Christ is Risen!
(An excerpt from Abbess Thaisia’s book Letters to a Beginner: On Giving One’s Life to God, pp. 90-91)
The event which I want to tell you about took place on one of the Saturdays of Great Lent. After dinner both novices went away somewhere, and the nun, taking advantage of the solitude, wanted to pray. Here is what she told me about this occurrence: “I remember only that I began to recite the Akathist to the Sweetest Jesus, Whose presence I still felt in my heart, for that day I had received the Holy Mysteries. I read an ikos, I read another, and I felt that my soul became ever more and more moved and warmed by the love towards the Lord. I remember that I gradually began to wholly tremble both in soul and body, pouring out tears. My physical powers failed me, and in order not to fall I knelt and prostrated before the holy icons, continuing to read the Akathist mentally. It seems that I read it to the middle, but after that I don’t remember anything. Everything around me in the cell, the very floor on which I lay prostrate, everything as it were vanished somewhere, and it seemed to me all different, as though afar off was the Throne of God with Jesus Himself seated on it. Around the Throne was a very great number of those who stood – I don’t know whether they were people or angels – but they all sang wonderfully, wonderfully well. I stood there behind everyone and rejoiced. Anything more I don’t remember and cannot say. Whether this vision lasted long I also don’t know; only afterwards my cell attendants told me that when they came into the cell and saw me cast down before the icons, they thought at first that I was praying, but then seeing that I didn’t arise for a long time, they took me for being asleep and began to call me by name, but without success – and left me in peace. When I came to myself from the wonderful rapture and vision, there was again no one in the cell, for which I was very glad. The floor, on the place where my head had lain, was copiously wet with tears, as though water had been spilled on it. That meant that my bodily members were not devoid of life at that time – my eyes shed streams of tears, but I didn’t feel it and didn’t know. Or to speak more correctly, I didn’t know at all what was happening with me; but the sweetness which filled my heart in those most holy moments long remained in it, as a pledge of the heavenly visit.”

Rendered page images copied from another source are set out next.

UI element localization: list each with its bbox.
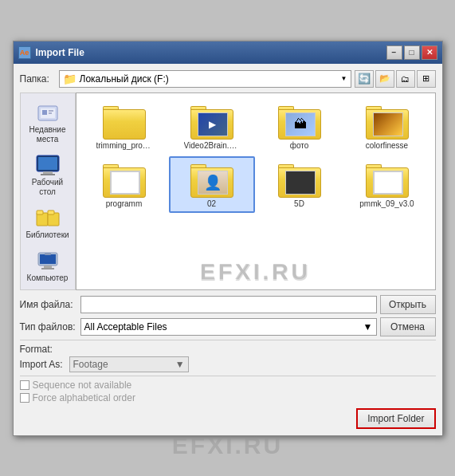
main-area: Недавние места Рабочий стол <box>20 92 436 290</box>
view-toggle-button[interactable]: ⊞ <box>417 70 436 88</box>
minimize-button[interactable]: − <box>386 45 402 60</box>
file-label-6: 5D <box>294 199 304 208</box>
file-item-4[interactable]: programm <box>81 156 167 213</box>
bottom-btn-row: Import Folder <box>20 408 436 429</box>
file-item-5[interactable]: 👤 02 <box>169 156 255 213</box>
folder-icon: 📁 <box>63 73 76 85</box>
open-button[interactable]: Открыть <box>380 295 436 314</box>
file-item-3[interactable]: colorfinesse <box>344 98 430 155</box>
folder-icon-3 <box>365 103 410 140</box>
folder-label: Папка: <box>20 73 56 85</box>
filetype-select[interactable]: All Acceptable Files ▼ <box>80 318 377 336</box>
sidebar-item-desktop[interactable]: Рабочий стол <box>22 149 73 200</box>
svg-rect-14 <box>40 254 56 264</box>
sequence-label: Sequence not available <box>33 380 132 391</box>
separator-1 <box>20 340 436 340</box>
toolbar-nav-buttons: 🔄 📂 🗂 ⊞ <box>355 70 436 88</box>
svg-rect-15 <box>44 266 52 268</box>
app-icon: Ae <box>18 46 31 59</box>
back-icon: 🔄 <box>358 73 371 85</box>
title-bar: Ae Import File − □ ✕ <box>14 41 442 64</box>
filetype-value: All Acceptable Files <box>84 321 167 332</box>
svg-rect-3 <box>49 110 53 112</box>
file-item-2[interactable]: 🏔 фото <box>257 98 343 155</box>
svg-rect-4 <box>49 112 52 114</box>
folder-icon-4 <box>102 161 147 198</box>
dropdown-arrow-icon: ▼ <box>341 75 347 82</box>
filetype-label: Тип файлов: <box>20 321 77 332</box>
separator-2 <box>20 376 436 376</box>
current-path: Локальный диск (F:) <box>80 73 169 85</box>
filename-label: Имя файла: <box>20 299 77 310</box>
new-folder-icon: 🗂 <box>401 74 410 84</box>
file-item-6[interactable]: 5D <box>257 156 343 213</box>
sidebar-recent-label: Недавние места <box>24 125 72 144</box>
watermark: EFXI.RU <box>76 259 435 286</box>
force-label: Force alphabetical order <box>33 392 135 403</box>
path-dropdown[interactable]: 📁 Локальный диск (F:) ▼ <box>59 70 351 88</box>
file-label-7: pmmk_09_v3.0 <box>359 199 414 208</box>
file-label-2: фото <box>290 141 309 150</box>
maximize-button[interactable]: □ <box>404 45 420 60</box>
views-icon: ⊞ <box>422 73 430 84</box>
file-label-0: trimming_project <box>96 141 152 150</box>
new-folder-button[interactable]: 🗂 <box>396 70 415 88</box>
file-item-7[interactable]: pmmk_09_v3.0 <box>344 156 430 213</box>
force-checkbox[interactable] <box>20 393 29 403</box>
dialog-body: Папка: 📁 Локальный диск (F:) ▼ 🔄 📂 🗂 ⊞ <box>14 64 442 435</box>
filename-row: Имя файла: Открыть <box>20 295 436 314</box>
filename-input[interactable] <box>80 296 377 313</box>
import-as-dropdown-icon: ▼ <box>175 359 185 370</box>
desktop-icon <box>33 152 62 178</box>
svg-rect-17 <box>45 253 51 255</box>
svg-rect-16 <box>41 268 54 269</box>
up-folder-icon: 📂 <box>379 73 390 84</box>
file-item-0[interactable]: trimming_project <box>81 98 167 155</box>
svg-rect-7 <box>43 171 53 174</box>
back-button[interactable]: 🔄 <box>355 70 374 88</box>
sidebar-item-library[interactable]: Библиотеки <box>22 202 73 243</box>
file-grid: trimming_project ▶ Video2Brain.Corr... <box>76 93 435 218</box>
cancel-button[interactable]: Отмена <box>380 317 436 336</box>
svg-rect-6 <box>38 157 57 170</box>
sidebar: Недавние места Рабочий стол <box>20 92 76 290</box>
folder-icon-5: 👤 <box>190 161 234 198</box>
sequence-checkbox[interactable] <box>20 380 29 390</box>
sidebar-item-recent[interactable]: Недавние места <box>22 96 73 148</box>
thumb-1: ▶ <box>198 113 227 136</box>
window-title: Import File <box>36 47 386 58</box>
svg-rect-12 <box>48 210 54 214</box>
import-as-row: Import As: Footage ▼ <box>20 356 436 372</box>
file-label-5: 02 <box>207 199 216 208</box>
sequence-row: Sequence not available <box>20 380 436 391</box>
filetype-row: Тип файлов: All Acceptable Files ▼ Отмен… <box>20 317 436 336</box>
folder-icon-7 <box>365 161 410 198</box>
file-item-1[interactable]: ▶ Video2Brain.Corr... <box>169 98 255 155</box>
sidebar-item-computer[interactable]: Компьютер <box>22 245 73 286</box>
import-as-value: Footage <box>73 359 108 370</box>
window-controls: − □ ✕ <box>386 45 437 60</box>
import-file-dialog: Ae Import File − □ ✕ Папка: 📁 Локальный … <box>13 41 443 436</box>
svg-rect-2 <box>42 110 47 115</box>
library-icon <box>33 205 62 230</box>
toolbar-row: Папка: 📁 Локальный диск (F:) ▼ 🔄 📂 🗂 ⊞ <box>20 70 436 88</box>
sidebar-library-label: Библиотеки <box>25 230 69 240</box>
sidebar-desktop-label: Рабочий стол <box>24 178 72 197</box>
sidebar-computer-label: Компьютер <box>27 273 69 283</box>
file-label-3: colorfinesse <box>366 141 408 150</box>
folder-icon-2: 🏔 <box>277 103 322 140</box>
watermark-text: EFXI.RU <box>14 432 442 459</box>
format-row: Format: <box>20 344 436 355</box>
thumb-5: 👤 <box>198 171 227 194</box>
svg-rect-10 <box>37 210 43 214</box>
close-button[interactable]: ✕ <box>422 45 437 60</box>
import-folder-button[interactable]: Import Folder <box>356 408 435 429</box>
folder-icon-0 <box>102 103 147 140</box>
file-area: trimming_project ▶ Video2Brain.Corr... <box>76 92 436 290</box>
import-as-label: Import As: <box>20 359 63 370</box>
folder-icon-6 <box>277 161 322 198</box>
format-label: Format: <box>20 344 53 355</box>
forward-button[interactable]: 📂 <box>375 70 394 88</box>
import-as-select[interactable]: Footage ▼ <box>69 356 189 372</box>
force-row: Force alphabetical order <box>20 392 436 403</box>
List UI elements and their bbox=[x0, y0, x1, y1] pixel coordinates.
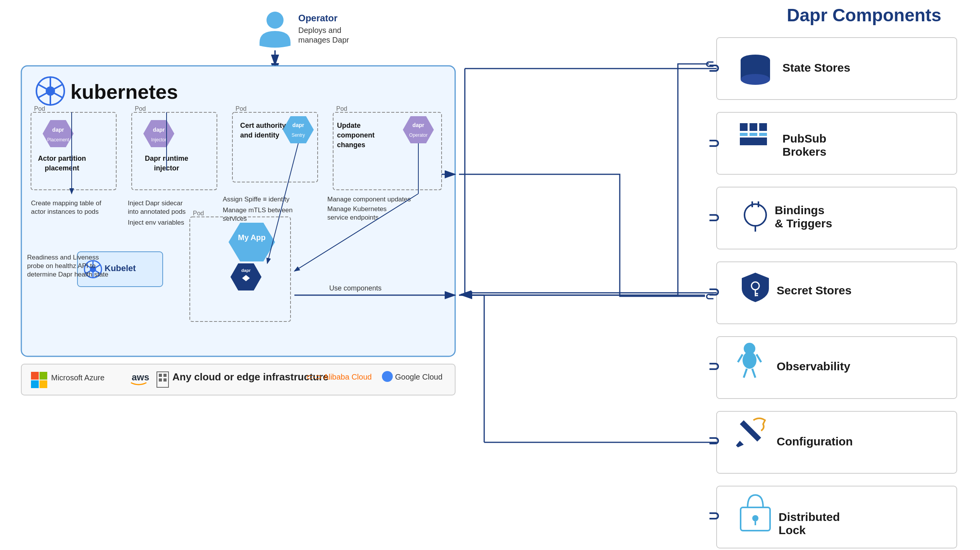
annotation-operator3: service endpoints bbox=[327, 214, 378, 221]
annotation-sentry1: Assign Spiffe ≡ identity bbox=[223, 196, 290, 203]
bindings-label1: Bindings bbox=[775, 204, 824, 217]
google-label: Google Cloud bbox=[395, 373, 442, 381]
pubsub-icon-bar2 bbox=[750, 133, 757, 136]
c-obs: ⊃ bbox=[708, 358, 720, 374]
hex-operator-text-name: Operator bbox=[409, 132, 427, 138]
hex-operator-text-dapr: dapr bbox=[413, 122, 425, 128]
annotation-injector2: into annotated pods bbox=[128, 208, 186, 215]
lock-label1: Distributed bbox=[779, 510, 840, 523]
annotation-placement2: actor instances to pods bbox=[31, 208, 99, 215]
azure-label: Microsoft Azure bbox=[51, 373, 105, 382]
pubsub-icon-1 bbox=[740, 123, 748, 131]
building-window4 bbox=[163, 378, 167, 382]
c-lock: ⊃ bbox=[708, 508, 720, 524]
infra-label: Any cloud or edge infrastructure bbox=[172, 371, 328, 383]
card-bindings bbox=[717, 187, 957, 249]
c-config: ⊃ bbox=[708, 433, 720, 449]
pod-placement-label: Pod bbox=[34, 105, 45, 112]
pubsub-icon-bar4 bbox=[740, 138, 767, 145]
hex-myapp-text: My App bbox=[238, 233, 265, 242]
annotation-kubelet3: determine Dapr health state bbox=[27, 271, 108, 278]
pod-operator-label: Pod bbox=[336, 105, 347, 112]
pubsub-label2: Brokers bbox=[782, 145, 826, 158]
annotation-operator1: Manage component updates bbox=[327, 196, 411, 203]
building-window3 bbox=[159, 378, 162, 382]
pubsub-icon-3 bbox=[759, 123, 767, 131]
page-title: Dapr Components bbox=[787, 5, 941, 25]
annotation-kubelet2: probe on healthz API to bbox=[27, 262, 96, 270]
k8s-title: kubernetes bbox=[70, 81, 178, 103]
kubelet-label: Kubelet bbox=[105, 263, 136, 273]
lock-label2: Lock bbox=[779, 524, 806, 536]
google-logo bbox=[382, 371, 393, 382]
pod-operator-title2: component bbox=[337, 131, 375, 139]
operator-head-icon bbox=[266, 12, 284, 29]
connector-secret bbox=[459, 174, 705, 296]
pod-operator-title3: changes bbox=[337, 141, 365, 149]
hex-placement-text-dapr: dapr bbox=[52, 127, 64, 133]
pod-injector-label: Pod bbox=[135, 105, 146, 112]
obs-label: Observability bbox=[777, 360, 850, 373]
annotation-injector1: Inject Dapr sidecar bbox=[128, 199, 183, 207]
operator-desc1: Deploys and bbox=[298, 26, 341, 34]
alibaba-label: ⊂-⊃ Alibaba Cloud bbox=[306, 373, 372, 381]
pubsub-label1: PubSub bbox=[782, 132, 826, 145]
operator-desc2: manages Dapr bbox=[298, 36, 349, 44]
operator-label: Operator bbox=[298, 13, 337, 23]
c-secret: ⊃ bbox=[708, 284, 720, 300]
state-stores-icon-bottom bbox=[741, 74, 770, 85]
hex-dapr-myapp-text1: dapr bbox=[241, 268, 251, 273]
connector-state bbox=[459, 64, 709, 295]
secret-label: Secret Stores bbox=[777, 284, 851, 297]
hex-placement-text-name: Placement bbox=[47, 137, 69, 143]
hex-injector-text-name: Injector bbox=[151, 137, 166, 143]
azure-logo-r4 bbox=[40, 380, 47, 388]
pod-sentry-title2: and identity bbox=[240, 131, 279, 139]
hex-injector-text-dapr: dapr bbox=[153, 127, 165, 133]
pod-sentry-title1: Cert authority bbox=[240, 122, 286, 129]
annotation-injector3: Inject env variables bbox=[128, 219, 184, 226]
pod-sentry-label: Pod bbox=[236, 105, 246, 112]
pod-operator-title1: Update bbox=[337, 122, 361, 129]
annotation-sentry2: Manage mTLS between bbox=[223, 206, 293, 214]
pod-myapp-label: Pod bbox=[193, 210, 204, 217]
azure-logo-r3 bbox=[31, 380, 39, 388]
state-stores-label: State Stores bbox=[782, 61, 850, 74]
use-components-label: Use components bbox=[329, 284, 382, 292]
c-bindings: ⊃ bbox=[708, 210, 720, 225]
azure-logo-r1 bbox=[31, 372, 39, 380]
hex-sentry-text-name: Sentry bbox=[292, 132, 305, 138]
obs-body bbox=[743, 352, 756, 369]
pubsub-icon-bar1 bbox=[740, 133, 748, 136]
operator-body-icon bbox=[260, 31, 291, 48]
pod-placement-title2: placement bbox=[45, 164, 79, 172]
annotation-placement1: Create mapping table of bbox=[31, 199, 101, 207]
c-pubsub: ⊃ bbox=[708, 135, 720, 151]
lock-keyhole bbox=[752, 515, 758, 521]
building-window2 bbox=[163, 374, 167, 377]
annotation-operator2: Manage Kubernetes bbox=[327, 205, 387, 213]
aws-label: aws bbox=[132, 372, 149, 382]
azure-logo-r2 bbox=[40, 372, 47, 380]
pod-placement-title: Actor partition bbox=[38, 155, 86, 162]
pubsub-icon-bar3 bbox=[759, 133, 767, 136]
annotation-kubelet1: Readiness and Liveness bbox=[27, 254, 99, 261]
pubsub-icon-2 bbox=[750, 123, 757, 131]
hex-sentry-text-dapr: dapr bbox=[292, 122, 304, 128]
building-window1 bbox=[159, 374, 162, 377]
annotation-sentry3: services bbox=[223, 215, 247, 222]
bindings-label2: & Triggers bbox=[775, 217, 832, 230]
config-label: Configuration bbox=[777, 435, 853, 448]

You see Sister, examples of lofty, contemplative prayer of nuns contemporary to us. Who hinders you and us from attaining this height? In the books of the Holy Fathers there are very many similar kinds of examples, but I purposely brought you ones from lives of our own times, because we, reading and listening to narratives about the great exploit of the saints often say in our justification: “Then there were saints!… That was in those former times! But now people are weak and our time is not then!” So, behold, understand from experience that even now there are true strugglers. Neither the time nor the place makes a man holy, but his good free volition and firm will. Pray unremittingly, and the Lord will not deprive you of His blessing.